WORK TO COMPLETE: Among the following entries, how many lines hold the string "open"? State only the number.

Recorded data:
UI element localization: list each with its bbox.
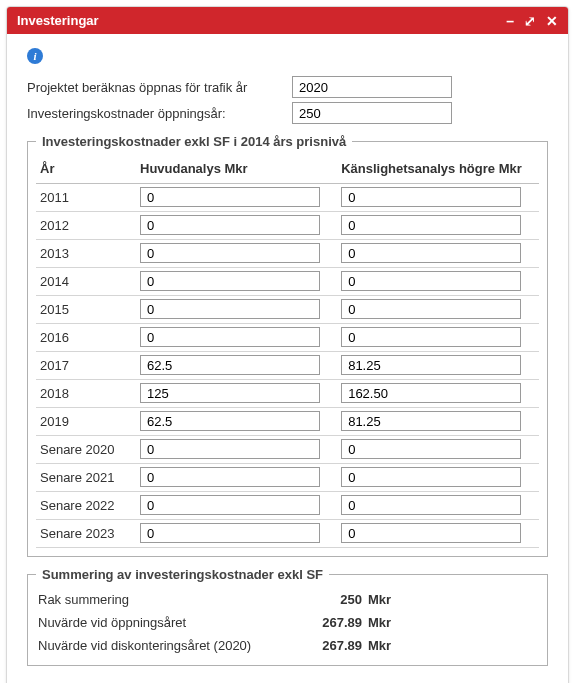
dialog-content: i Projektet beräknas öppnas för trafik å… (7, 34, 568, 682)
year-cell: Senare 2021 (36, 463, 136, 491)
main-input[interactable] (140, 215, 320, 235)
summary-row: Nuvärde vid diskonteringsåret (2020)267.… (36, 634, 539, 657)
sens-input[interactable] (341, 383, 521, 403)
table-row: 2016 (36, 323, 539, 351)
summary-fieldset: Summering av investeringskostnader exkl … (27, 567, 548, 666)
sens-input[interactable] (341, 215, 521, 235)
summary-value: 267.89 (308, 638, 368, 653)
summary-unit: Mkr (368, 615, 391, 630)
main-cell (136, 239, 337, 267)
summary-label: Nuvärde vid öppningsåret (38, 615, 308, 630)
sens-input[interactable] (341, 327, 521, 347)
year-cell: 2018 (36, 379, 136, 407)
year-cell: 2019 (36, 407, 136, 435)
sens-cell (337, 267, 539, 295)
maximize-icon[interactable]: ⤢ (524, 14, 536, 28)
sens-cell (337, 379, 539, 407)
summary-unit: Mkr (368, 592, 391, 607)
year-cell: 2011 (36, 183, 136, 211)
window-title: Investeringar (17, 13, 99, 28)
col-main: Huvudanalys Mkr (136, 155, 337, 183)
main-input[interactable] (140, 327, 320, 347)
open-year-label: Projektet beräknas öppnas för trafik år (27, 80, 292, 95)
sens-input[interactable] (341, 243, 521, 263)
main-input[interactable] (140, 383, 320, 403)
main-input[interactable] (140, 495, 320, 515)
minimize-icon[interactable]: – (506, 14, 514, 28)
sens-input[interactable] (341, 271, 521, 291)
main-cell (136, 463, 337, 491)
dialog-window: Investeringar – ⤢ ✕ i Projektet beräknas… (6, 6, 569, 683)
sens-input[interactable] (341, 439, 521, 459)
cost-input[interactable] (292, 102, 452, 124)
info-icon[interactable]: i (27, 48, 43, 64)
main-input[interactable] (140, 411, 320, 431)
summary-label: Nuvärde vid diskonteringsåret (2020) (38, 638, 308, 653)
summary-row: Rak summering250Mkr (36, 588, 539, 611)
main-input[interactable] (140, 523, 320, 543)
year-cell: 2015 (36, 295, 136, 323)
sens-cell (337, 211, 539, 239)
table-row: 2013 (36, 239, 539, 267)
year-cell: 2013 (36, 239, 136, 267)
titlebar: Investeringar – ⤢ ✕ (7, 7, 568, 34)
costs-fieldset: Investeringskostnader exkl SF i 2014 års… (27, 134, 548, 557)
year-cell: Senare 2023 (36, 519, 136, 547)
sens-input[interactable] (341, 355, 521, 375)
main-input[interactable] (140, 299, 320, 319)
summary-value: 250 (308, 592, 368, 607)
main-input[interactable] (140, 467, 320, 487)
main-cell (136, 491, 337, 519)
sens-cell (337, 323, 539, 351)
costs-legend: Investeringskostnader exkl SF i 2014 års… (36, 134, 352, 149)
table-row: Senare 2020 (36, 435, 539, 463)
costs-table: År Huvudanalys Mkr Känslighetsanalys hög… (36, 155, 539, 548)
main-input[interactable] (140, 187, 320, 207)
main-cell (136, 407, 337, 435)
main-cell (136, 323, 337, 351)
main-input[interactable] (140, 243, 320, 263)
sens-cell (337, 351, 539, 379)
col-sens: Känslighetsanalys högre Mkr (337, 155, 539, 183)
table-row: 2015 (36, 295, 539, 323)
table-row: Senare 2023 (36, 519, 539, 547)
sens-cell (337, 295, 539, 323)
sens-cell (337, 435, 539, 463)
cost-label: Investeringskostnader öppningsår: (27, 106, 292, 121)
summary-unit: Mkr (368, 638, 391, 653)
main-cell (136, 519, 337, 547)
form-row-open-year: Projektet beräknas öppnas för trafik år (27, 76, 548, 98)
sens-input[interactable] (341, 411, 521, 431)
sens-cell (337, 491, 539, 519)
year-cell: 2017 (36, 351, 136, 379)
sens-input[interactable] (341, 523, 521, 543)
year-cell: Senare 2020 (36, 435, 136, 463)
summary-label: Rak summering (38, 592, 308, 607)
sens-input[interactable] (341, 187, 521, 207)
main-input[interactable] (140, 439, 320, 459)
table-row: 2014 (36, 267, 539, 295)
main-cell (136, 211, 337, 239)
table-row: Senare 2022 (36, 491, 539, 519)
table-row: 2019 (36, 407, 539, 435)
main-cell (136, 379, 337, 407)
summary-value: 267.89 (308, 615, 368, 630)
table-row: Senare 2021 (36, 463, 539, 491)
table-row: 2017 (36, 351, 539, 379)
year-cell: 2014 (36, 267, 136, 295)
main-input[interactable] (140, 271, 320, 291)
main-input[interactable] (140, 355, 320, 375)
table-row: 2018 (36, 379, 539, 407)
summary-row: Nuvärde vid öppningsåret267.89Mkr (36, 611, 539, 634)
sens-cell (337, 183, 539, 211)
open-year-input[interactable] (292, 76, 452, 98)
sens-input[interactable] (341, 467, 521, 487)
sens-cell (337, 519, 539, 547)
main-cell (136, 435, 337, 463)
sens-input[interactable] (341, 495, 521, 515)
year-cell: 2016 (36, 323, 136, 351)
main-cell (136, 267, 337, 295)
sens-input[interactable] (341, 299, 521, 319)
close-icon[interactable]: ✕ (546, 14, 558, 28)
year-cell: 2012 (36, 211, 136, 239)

---

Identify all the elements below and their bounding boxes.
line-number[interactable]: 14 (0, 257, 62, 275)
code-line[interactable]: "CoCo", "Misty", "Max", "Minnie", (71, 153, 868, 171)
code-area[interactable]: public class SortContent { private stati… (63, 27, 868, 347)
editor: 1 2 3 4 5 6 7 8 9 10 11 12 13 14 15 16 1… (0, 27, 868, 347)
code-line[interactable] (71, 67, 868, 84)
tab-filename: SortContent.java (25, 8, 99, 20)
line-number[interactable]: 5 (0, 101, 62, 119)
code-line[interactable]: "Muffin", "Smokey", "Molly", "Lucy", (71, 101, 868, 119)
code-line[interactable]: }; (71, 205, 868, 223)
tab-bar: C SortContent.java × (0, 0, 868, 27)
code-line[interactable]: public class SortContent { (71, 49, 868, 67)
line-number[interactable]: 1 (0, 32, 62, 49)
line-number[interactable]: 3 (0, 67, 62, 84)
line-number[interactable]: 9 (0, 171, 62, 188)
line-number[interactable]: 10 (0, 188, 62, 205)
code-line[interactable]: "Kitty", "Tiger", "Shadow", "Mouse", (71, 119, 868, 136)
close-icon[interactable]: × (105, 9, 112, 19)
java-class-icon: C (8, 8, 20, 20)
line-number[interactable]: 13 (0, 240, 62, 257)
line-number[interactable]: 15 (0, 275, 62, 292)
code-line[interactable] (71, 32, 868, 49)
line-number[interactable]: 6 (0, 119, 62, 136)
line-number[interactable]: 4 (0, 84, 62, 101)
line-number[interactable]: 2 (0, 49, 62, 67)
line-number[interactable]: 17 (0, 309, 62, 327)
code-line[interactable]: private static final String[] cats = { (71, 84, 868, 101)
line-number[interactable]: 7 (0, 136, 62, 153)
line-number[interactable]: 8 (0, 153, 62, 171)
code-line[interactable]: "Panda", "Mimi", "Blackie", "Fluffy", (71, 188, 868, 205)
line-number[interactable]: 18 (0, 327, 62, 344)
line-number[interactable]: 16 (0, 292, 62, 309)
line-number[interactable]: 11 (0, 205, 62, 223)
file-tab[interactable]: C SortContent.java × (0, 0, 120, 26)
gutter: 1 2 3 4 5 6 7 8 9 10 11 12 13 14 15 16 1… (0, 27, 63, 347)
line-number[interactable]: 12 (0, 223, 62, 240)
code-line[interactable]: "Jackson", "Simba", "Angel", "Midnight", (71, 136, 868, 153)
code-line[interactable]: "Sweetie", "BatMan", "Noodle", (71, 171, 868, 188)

EXPECTED ANSWER: 3